In context of a method for determining pGEBVs, by an “organism” is meant a living being, whether an animal, plant, single-celled organism or other. In context of producing or obtaining an improved organism as described herein, by an “organism” is meant the same, except that its reference to an animal does not include a human being. That is, the present invention is not intended to relate to biological processes for the generation of a human being. In preferred embodiments, the organism is an animal other than a human being, or a plant.
In the context of a plant, the plant may be any cultivable plant. In preferred embodiments, the plant is a crop plant which can be cultivated and harvested for food, animal feed, fibre, oil, any other material or industrial use. For example, the plant may be for the production of pomes, citrus, and other fruits, nuts, cereals, legumes, vegetables, herbs, spices and commodities including oil. This may include, for example, plants belonging to the genus Triticum, including T. aestivum (wheat), Hordeum, including H. vulgare (barley), Zea, including Z. mays (maize or corn), Oryza, including O. sativa (rice), Saccharum including S. officinarum (sugarcane), Sorghum including S. bicolor (sorghum), Panicum, including P. virgatum (switchgrass), Helianthus (sunflower), Brassica (canola), Vigna, Cicer, Lens, Pisum (beans) Coffea (coffee) Miscanthus, Paspalum, Pennisetum, Poa, Eragrostis, Agrostis, Brachiaria, Lolium and Festucae (grasses).

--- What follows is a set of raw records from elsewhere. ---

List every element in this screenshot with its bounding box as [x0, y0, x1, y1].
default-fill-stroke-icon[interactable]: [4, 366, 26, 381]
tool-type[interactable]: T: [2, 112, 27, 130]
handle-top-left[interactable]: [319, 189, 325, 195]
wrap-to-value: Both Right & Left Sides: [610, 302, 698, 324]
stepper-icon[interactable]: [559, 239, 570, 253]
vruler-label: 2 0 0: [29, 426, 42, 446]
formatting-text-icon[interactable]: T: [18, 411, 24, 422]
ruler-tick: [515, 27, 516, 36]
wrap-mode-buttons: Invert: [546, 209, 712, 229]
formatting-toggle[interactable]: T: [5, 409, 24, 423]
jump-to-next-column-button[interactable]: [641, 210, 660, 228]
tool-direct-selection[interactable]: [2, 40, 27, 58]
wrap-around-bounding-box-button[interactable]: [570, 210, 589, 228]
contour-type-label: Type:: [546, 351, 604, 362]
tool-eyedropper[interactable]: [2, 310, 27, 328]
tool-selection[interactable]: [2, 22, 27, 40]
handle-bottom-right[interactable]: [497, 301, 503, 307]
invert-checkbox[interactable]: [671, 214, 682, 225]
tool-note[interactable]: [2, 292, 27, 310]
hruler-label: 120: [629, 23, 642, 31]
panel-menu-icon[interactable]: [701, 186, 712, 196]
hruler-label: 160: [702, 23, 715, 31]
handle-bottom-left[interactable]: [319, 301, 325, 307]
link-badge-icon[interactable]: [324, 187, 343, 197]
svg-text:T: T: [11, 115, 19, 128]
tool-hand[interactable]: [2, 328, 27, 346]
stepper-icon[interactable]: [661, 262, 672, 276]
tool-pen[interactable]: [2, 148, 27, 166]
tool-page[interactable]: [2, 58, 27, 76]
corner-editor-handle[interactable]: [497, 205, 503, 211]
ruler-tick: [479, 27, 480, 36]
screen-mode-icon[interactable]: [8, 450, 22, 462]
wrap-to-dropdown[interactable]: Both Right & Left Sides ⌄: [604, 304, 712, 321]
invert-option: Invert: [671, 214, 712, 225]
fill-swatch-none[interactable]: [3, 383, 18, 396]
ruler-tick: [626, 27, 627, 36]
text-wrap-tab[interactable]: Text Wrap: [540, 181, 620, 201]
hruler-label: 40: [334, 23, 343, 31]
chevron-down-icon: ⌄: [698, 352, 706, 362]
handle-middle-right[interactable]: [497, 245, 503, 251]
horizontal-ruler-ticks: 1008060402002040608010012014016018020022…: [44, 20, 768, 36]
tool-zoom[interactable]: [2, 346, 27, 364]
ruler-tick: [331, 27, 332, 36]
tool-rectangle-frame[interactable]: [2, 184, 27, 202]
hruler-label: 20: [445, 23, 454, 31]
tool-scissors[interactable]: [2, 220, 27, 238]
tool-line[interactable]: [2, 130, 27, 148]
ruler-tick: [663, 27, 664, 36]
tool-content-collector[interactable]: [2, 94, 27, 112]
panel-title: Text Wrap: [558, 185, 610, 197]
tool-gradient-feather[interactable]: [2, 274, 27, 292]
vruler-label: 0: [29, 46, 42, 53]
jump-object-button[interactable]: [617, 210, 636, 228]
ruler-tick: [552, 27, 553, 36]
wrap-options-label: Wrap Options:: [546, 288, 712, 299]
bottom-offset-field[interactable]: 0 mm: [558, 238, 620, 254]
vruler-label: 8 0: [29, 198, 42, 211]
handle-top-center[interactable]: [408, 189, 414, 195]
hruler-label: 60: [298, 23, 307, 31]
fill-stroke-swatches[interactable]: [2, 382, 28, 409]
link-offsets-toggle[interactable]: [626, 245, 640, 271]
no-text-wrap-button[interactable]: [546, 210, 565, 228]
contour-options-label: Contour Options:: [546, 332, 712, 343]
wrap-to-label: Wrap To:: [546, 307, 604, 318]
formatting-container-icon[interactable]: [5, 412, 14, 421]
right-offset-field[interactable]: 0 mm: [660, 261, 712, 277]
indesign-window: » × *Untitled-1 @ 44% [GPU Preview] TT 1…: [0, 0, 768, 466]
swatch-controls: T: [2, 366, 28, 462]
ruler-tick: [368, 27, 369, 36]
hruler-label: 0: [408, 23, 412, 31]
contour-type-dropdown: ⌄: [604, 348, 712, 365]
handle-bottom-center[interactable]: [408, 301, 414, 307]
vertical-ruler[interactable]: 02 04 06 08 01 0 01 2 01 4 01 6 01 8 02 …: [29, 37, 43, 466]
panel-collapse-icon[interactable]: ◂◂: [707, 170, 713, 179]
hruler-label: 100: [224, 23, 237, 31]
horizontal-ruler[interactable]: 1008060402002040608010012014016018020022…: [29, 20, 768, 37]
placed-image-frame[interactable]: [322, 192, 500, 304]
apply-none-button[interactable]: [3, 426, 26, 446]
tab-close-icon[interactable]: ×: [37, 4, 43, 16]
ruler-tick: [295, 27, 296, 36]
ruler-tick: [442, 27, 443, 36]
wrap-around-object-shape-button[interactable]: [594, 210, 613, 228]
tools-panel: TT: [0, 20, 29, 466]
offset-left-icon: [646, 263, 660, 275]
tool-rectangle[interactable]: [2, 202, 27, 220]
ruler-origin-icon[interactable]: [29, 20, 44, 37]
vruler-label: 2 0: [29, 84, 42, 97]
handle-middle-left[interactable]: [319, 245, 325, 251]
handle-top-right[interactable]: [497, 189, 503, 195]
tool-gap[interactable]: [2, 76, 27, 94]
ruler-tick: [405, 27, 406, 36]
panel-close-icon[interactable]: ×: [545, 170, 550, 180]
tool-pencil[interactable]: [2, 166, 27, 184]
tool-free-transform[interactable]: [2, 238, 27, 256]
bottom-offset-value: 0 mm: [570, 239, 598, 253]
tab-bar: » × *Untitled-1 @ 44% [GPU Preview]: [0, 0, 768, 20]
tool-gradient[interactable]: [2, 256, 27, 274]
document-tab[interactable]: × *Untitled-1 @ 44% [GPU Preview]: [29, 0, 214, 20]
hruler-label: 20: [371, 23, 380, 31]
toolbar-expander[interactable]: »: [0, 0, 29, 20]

In the context of an animal, the animal may be any productive animal. In preferred embodiments, the animal is one to which practices of animal husbandry are applicable for the production of food, animal feed, fibre, or any other material or for industrial use. For example, the animal may be for the production of meat and meat-derived products, poultry, eggs, dairy, fish, wool and leather. This may include, for example, animals belonging to the genus Bos (cattle), Equus (horse), Ovis (sheep), Sus (pig), Capra (goat) and Gallus (chicken).

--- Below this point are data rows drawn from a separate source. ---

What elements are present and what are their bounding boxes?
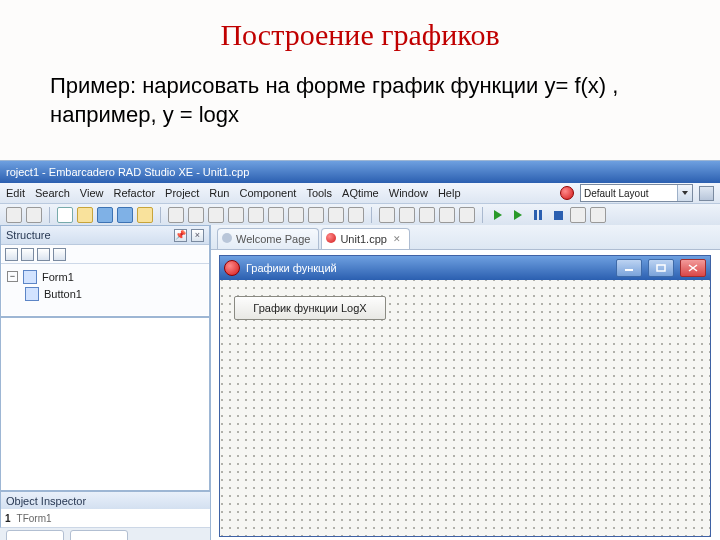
menu-aqtime[interactable]: AQtime [342,187,379,199]
separator [160,207,161,223]
button-icon [25,287,39,301]
editor-tabs: Welcome Page Unit1.cpp ✕ [211,225,720,250]
empty-panel [0,317,210,491]
save-layout-icon[interactable] [699,186,714,201]
form-caption: Графики функций [246,262,337,274]
tree-item-label: Button1 [44,288,82,300]
forward-button[interactable] [26,207,42,223]
object-inspector-selector[interactable]: 1 TForm1 [0,509,214,528]
form-icon [23,270,37,284]
menu-help[interactable]: Help [438,187,461,199]
tab-unit1-cpp[interactable]: Unit1.cpp ✕ [321,228,409,249]
toolbar-button[interactable] [379,207,395,223]
ide-toolbar [0,204,720,227]
back-button[interactable] [6,207,22,223]
layout-dropdown-value: Default Layout [584,188,649,199]
cpp-file-icon [326,233,336,243]
svg-rect-1 [657,265,665,271]
toolbar-button[interactable] [168,207,184,223]
inspector-tabs [0,527,220,540]
save-all-button[interactable] [117,207,133,223]
menu-search[interactable]: Search [35,187,70,199]
toolbar-button[interactable] [248,207,264,223]
run-no-debug-button[interactable] [510,207,526,223]
run-button[interactable] [490,207,506,223]
separator [49,207,50,223]
close-icon[interactable]: ✕ [393,234,401,244]
toolbar-button[interactable] [268,207,284,223]
close-icon[interactable]: × [191,229,204,242]
maximize-button[interactable] [648,259,674,277]
toolbar-button[interactable] [228,207,244,223]
structure-tool-icon[interactable] [21,248,34,261]
tree-item-label: Form1 [42,271,74,283]
collapse-icon[interactable]: − [7,271,18,282]
object-inspector-title: Object Inspector [0,491,215,511]
inspector-tab[interactable] [70,530,128,540]
tab-label: Unit1.cpp [340,233,386,245]
new-button[interactable] [57,207,73,223]
pause-button[interactable] [530,207,546,223]
toolbar-button[interactable] [308,207,324,223]
minimize-button[interactable] [616,259,642,277]
ide-window-title: roject1 - Embarcadero RAD Studio XE - Un… [6,166,249,178]
separator [482,207,483,223]
structure-toolbar [1,245,209,264]
structure-tool-icon[interactable] [5,248,18,261]
toolbar-button[interactable] [328,207,344,223]
form-button-label: График функции LogX [253,302,366,314]
form-button-logx[interactable]: График функции LogX [234,296,386,320]
ide-window-titlebar: roject1 - Embarcadero RAD Studio XE - Un… [0,161,720,183]
structure-tool-icon[interactable] [37,248,50,261]
form-titlebar: Графики функций [220,256,710,280]
close-button[interactable] [680,259,706,277]
component-type: TForm1 [17,513,52,524]
structure-tool-icon[interactable] [53,248,66,261]
slide-body: Пример: нарисовать на форме график функц… [0,52,720,139]
toolbar-button[interactable] [419,207,435,223]
structure-title-label: Structure [6,229,51,241]
ide-screenshot: roject1 - Embarcadero RAD Studio XE - Un… [0,160,720,540]
tab-welcome-page[interactable]: Welcome Page [217,228,319,249]
help-globe-icon[interactable] [560,186,574,200]
menu-project[interactable]: Project [165,187,199,199]
structure-panel: Structure 📌 × − Form1 Button1 [0,225,210,317]
app-icon [224,260,240,276]
component-name: 1 [5,513,11,524]
layout-dropdown[interactable]: Default Layout [580,184,693,202]
editor-area: Welcome Page Unit1.cpp ✕ Графики функций [210,225,720,540]
object-inspector-label: Object Inspector [6,495,86,507]
toolbar-button[interactable] [459,207,475,223]
toolbar-button[interactable] [188,207,204,223]
pin-icon[interactable]: 📌 [174,229,187,242]
menu-edit[interactable]: Edit [6,187,25,199]
inspector-tab[interactable] [6,530,64,540]
open-project-button[interactable] [137,207,153,223]
home-icon [222,233,232,243]
toolbar-button[interactable] [208,207,224,223]
step-over-button[interactable] [570,207,586,223]
structure-panel-title: Structure 📌 × [1,226,209,245]
step-into-button[interactable] [590,207,606,223]
menu-component[interactable]: Component [240,187,297,199]
toolbar-button[interactable] [348,207,364,223]
toolbar-button[interactable] [439,207,455,223]
menu-refactor[interactable]: Refactor [113,187,155,199]
toolbar-button[interactable] [399,207,415,223]
tab-label: Welcome Page [236,233,310,245]
stop-button[interactable] [550,207,566,223]
toolbar-button[interactable] [288,207,304,223]
menu-view[interactable]: View [80,187,104,199]
separator [371,207,372,223]
menu-tools[interactable]: Tools [306,187,332,199]
tree-item-button[interactable]: Button1 [7,285,203,302]
tree-item-form[interactable]: − Form1 [7,268,203,285]
structure-tree: − Form1 Button1 [1,264,209,306]
open-button[interactable] [77,207,93,223]
slide-title: Построение графиков [0,0,720,52]
form-designer-window[interactable]: Графики функций График функции LogX [219,255,711,537]
menu-run[interactable]: Run [209,187,229,199]
save-button[interactable] [97,207,113,223]
chevron-down-icon [677,185,692,201]
menu-window[interactable]: Window [389,187,428,199]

This method provides the advantage of a significantly more accurate method for calculating in which environment a genotype excels. For example, as determined against the reference population of the obtained data, the method calculates with much greater accuracy in which environment the genotypes of the obtained data were more productively yielding, than the two sub-models (termed GE and GxE) of the standard GBLUP model with the following Equation A:
y=μ+E+g+gE+ϵ
where y is the phenotype; μ is the intercept; E is the environmental effect E˜N(0,VEσE2), VE=ZEZ′E, ZE is the incidence matrix allocating genotypes to environments; g is the genotypic effects g˜N(0,Vgσg2), Vg=ZgGZ′g, Zg is the incidence matrix allocating phenotypes to genotypes, G is the genomic relatedness matrix estimated following the first method described in VanRaden (2008); and ϵ is the residual ϵ˜N(0, σE2). There are two sub-models; with and without GEI. gE represents the GEI effect and was equal to 0 for the model without GEI (named GE). For the model that fitted GEI (named GxE), gE˜N(0,VgEσgE2), VgE=Vg⊙VE, ⊙ is the Hadamard or cell-to-cell product.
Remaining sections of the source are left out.